### Dataset
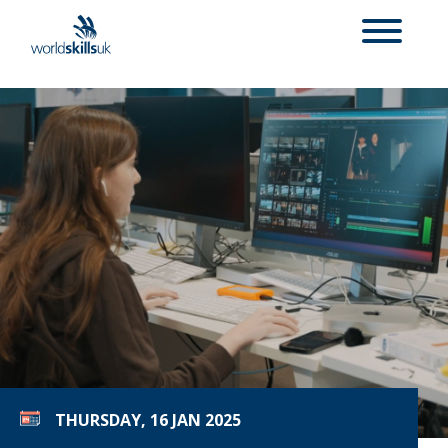
THURSDAY, 16 JAN 2025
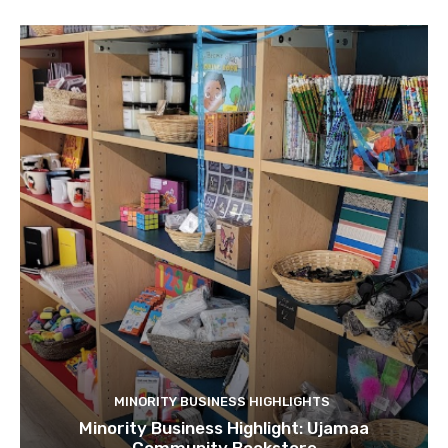
MINORITY BUSINESS HIGHLIGHTS
Minority Business Highlight: Ujamaa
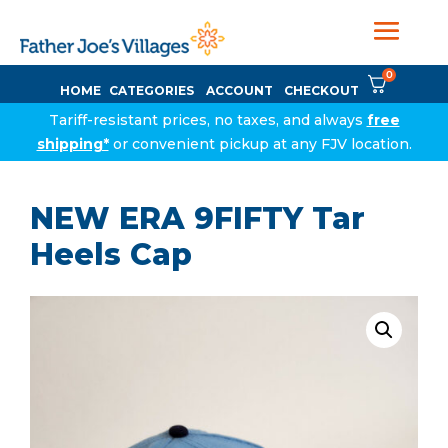
0
HOME
CATEGORIES
ACCOUNT
CHECKOUT
Tariff-resistant prices, no taxes, and always
free
shipping*
or convenient pickup at any FJV location.
NEW ERA 9FIFTY Tar
Heels Cap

### Your objective
All of the entries above are to be transcribed word for word, with no pictures included.

### Answer to this problem
THURSDAY, 16 JAN 2025
MINORITY BUSINESS HIGHLIGHTS
Minority Business Highlight: Ujamaa
0
HOME
CATEGORIES
ACCOUNT
CHECKOUT
Tariff-resistant prices, no taxes, and always
free
shipping*
or convenient pickup at any FJV location.
NEW ERA 9FIFTY Tar
Heels Cap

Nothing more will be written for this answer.